Irfan disuruh menghadap Kombes Agus Nurpatria yang waktu itu memegang sebagai Kepala Detasemen (Kaden) A Agen Penyelamatan Intern (Paminal) Polri. Karena, Ari sedang ada di Bali.
“Sebagai bawahan di kedinasan dan sekalian sebagai junior di pengajaran, saya segera mengatakan ‘siap bang’. Walau sebenarnya pada waktu itu saya sedang rayakan Idul Adha dengan keluarga saya,” tutur Irfan.
Atas perintah itu, Irfan langsung berangkat ke rumah dinas Ferdy Sambo. Di TKP, ia berjumpa dengan Agus Nurpatria langsung memerintahnya menukar dan ambil digital video recorder (DVR) CCTV dari 2 titik yang tidak jauh dari rumah Sambo.
Pertama, CCTV di pos satpam. Lantas, CCTV di dalam rumah AKBP Ridwan Rhekynellson Soplanit yang waktu itu memegang sebagai Kasat Reskrim Polres Metro Jakarta Selatan.
Tanpa banyak menanyakan, Irfan langsung jalankan perintah itu. Diakuinya beritikad baik dan tidak tahu tujuan dan maksud perintah Agus.
Saat akan ambil dan menukar DVR CCTV, Irfan akui telah minta ijin dan memberikan keterangan ke satpam yang berjaga-jaga. Untuk mempermudah koordinir, ia memberi identitasnya berbentuk nama, nomor telephone, dan tempatnya bekerja.
“Seterusnya saya segera dibolehkan untuk menukar DVR CCTV,” jelas Irfan.
Sesudah kantongi 3 buah DVR CCTV, Irfan memberikannya ke Kompol Chuck Putranto yang waktu itu memegang sebagai Sekretaris Individu Kepala Seksi Karier dan Penyelamatan (Kadiv Propam) Polri atau bawahan langsung Ferdy Sambo.
Awalannya, Irfan menduga DVR CCTV itu diperlukan untuk kebutuhan penyidikan Agen Paminal karena perintah awalnya tiba dari Agus Nurpatria. Diakuinya tidak tahu jika rupanya DVR itu untuk kebutuhan penyelidikan Polres Jaksel.
Irfan tidak pernah menduga jika perbuatannya menukar DVR CCTV itu pada akhirnya dipandang tidak sesuai dengan standard operasional proses (SOP). Bekas Kasubnit I Subdit III Dittipidum Bareskrim Polri itu berkelit, dianya cuma jalankan perintah atasan.
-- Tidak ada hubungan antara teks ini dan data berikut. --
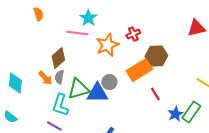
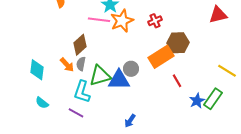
orange star: (107, 45) -> (122, 21), moved
cyan semicircle: (10, 117) -> (42, 103), moved

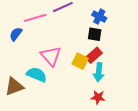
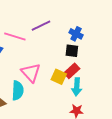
pink line: (35, 18) -> (15, 36), turned 35
cyan semicircle: (37, 75) -> (18, 91), turned 72

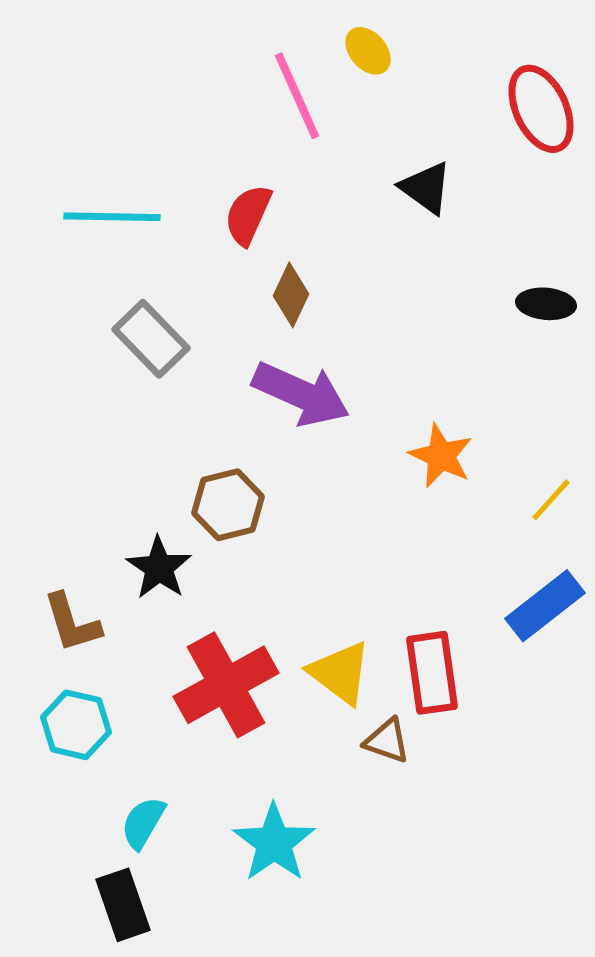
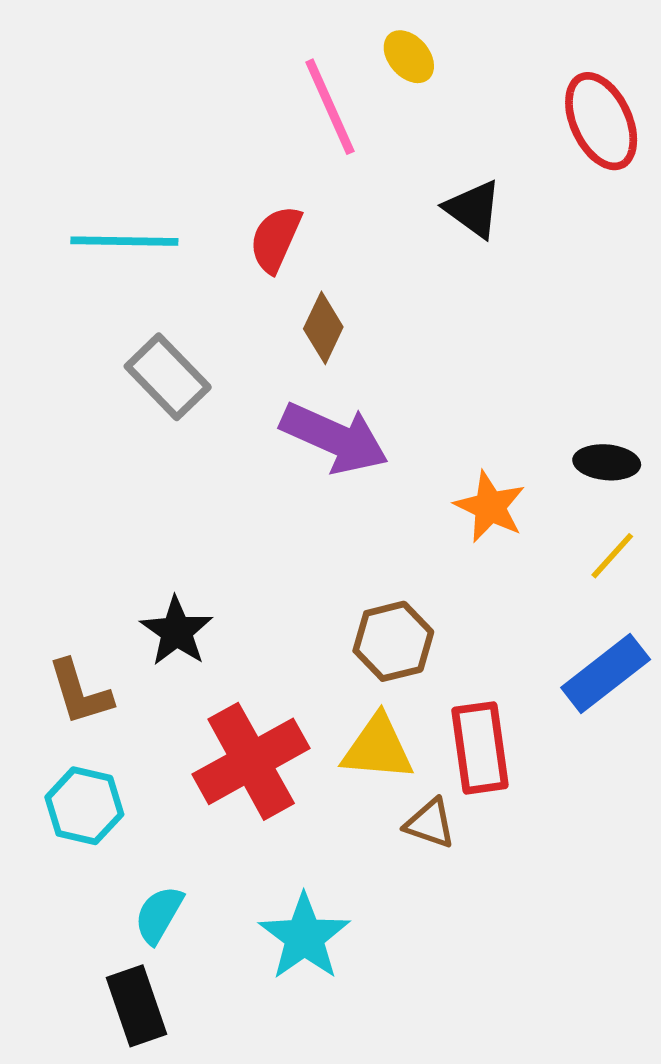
black ellipse: (546, 304) -> (607, 462), moved
brown hexagon: (228, 505) -> (393, 641), moved
yellow triangle: (340, 673) -> (378, 748), turned -32

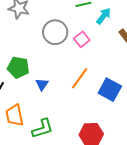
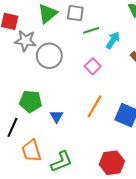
gray circle: (55, 32) -> (49, 56), moved

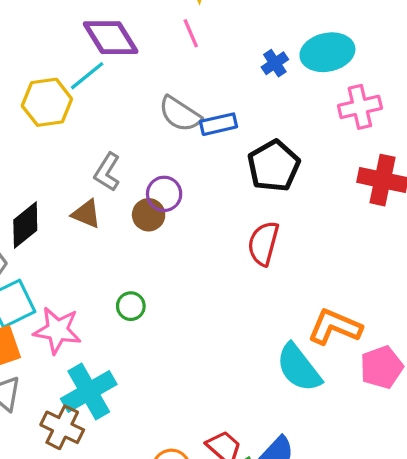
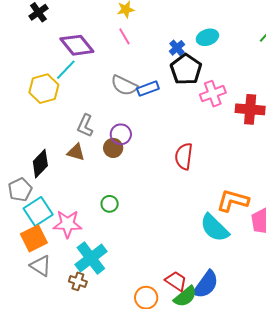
cyan ellipse: (327, 52) -> (207, 37), size x0.7
pink cross: (360, 107) -> (213, 94), moved
black pentagon: (274, 166) -> (186, 69), moved
brown cross: (62, 427) -> (78, 281), size x0.7

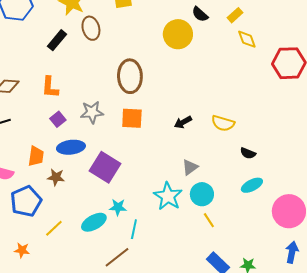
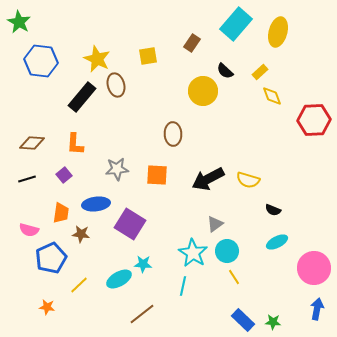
black rectangle: (57, 40) -> (82, 97), size x1.4
brown ellipse: (130, 76) -> (173, 134), moved, size x0.7
purple square: (58, 119) -> (64, 175), moved
black arrow: (183, 122) -> (208, 179), size x1.8
cyan line: (134, 229) -> (183, 286), moved

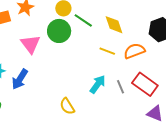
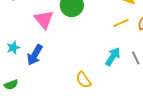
yellow line: (107, 51) -> (121, 23), turned -42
Tetapi, demikian ketahui ada yang tidak kelar dari kasus ini, Irfan akui langsung berbicara jujur ke Kapolri. Walau, di saat itulah harus bertemu langsung dengan Agus Nurpatria yang pangkatnya semakin tinggi darinya.
“Pada waktu itu, saya yang cuma seorang berpangkat rendah, perlu keberanian yang tinggi sekali untuk saya waktu itu untuk menunjuk seorang atasan berpangkat Komisaris Besar Polisi yang memegang sebagai Kepala Detasemen A Paminal Div Propam Polri yang memerintah saya,” sebut Irfan.
Irfan juga tidak menduga kejujurannya malah diganjar dengan tuntutan satu tahun penjara. Oleh karena itu, ia mengharap Majelis Hakim membebaskannya dari kasus ini.
“Apa ini harga sebuah kejujuran yang perlu saya bayar?” kata Irfan.
Adapun Irfan Widyanto sebagai satu dari 7 tersangka perintangan penyelidikan atau obstruction of justice kasus kematian Brigadir Yosua.
Bekas Kepala Sub Unit (Kasubnit) I Sub Direktorat (Subdit) III Direktorat Tindak Pidana Umum (Dittipidum) Tubuh Reserse Krimnal (Bareskrim) Polri itu dipandang jadi kepanjangan tangan Sambo untuk ambil DVR CCTV disekitaran rumah dinasnya.
Oleh beskal penuntut umum, peraup Adhi Makayasa Sekolah tinggi Kepolisian itu dituntut pidana penjara1 tahun. Irfan dituntut pidana denda Rp 10 juta subsider tiga bulan kurungan.
Selainnya Irfan, 6 orang yang lain dituduh lakukan perintangan penyelidikan kasus Brigadir J. Keenamnya yaitu Ferdy Sambo, Hendra Kurniawan, Agus Nurpatria, Chuck Putranto, Baiquni Wibowo, dan Bijak Rachman Bijakin.
Pada dasarnya, semua tersangka dipandang lakukan perintangan penyelidikan kematian Brigadir J dan menyalahi Pasal 49 jo Pasal 33 Undang-undang No 19 Tahun 2016 mengenai peralihan atas Undang-undang No 11 Tahun 2008 mengenai Info dan Transaksi bisnis Electronic jo Pasal 55 ayat (1) ke-1 KUHP.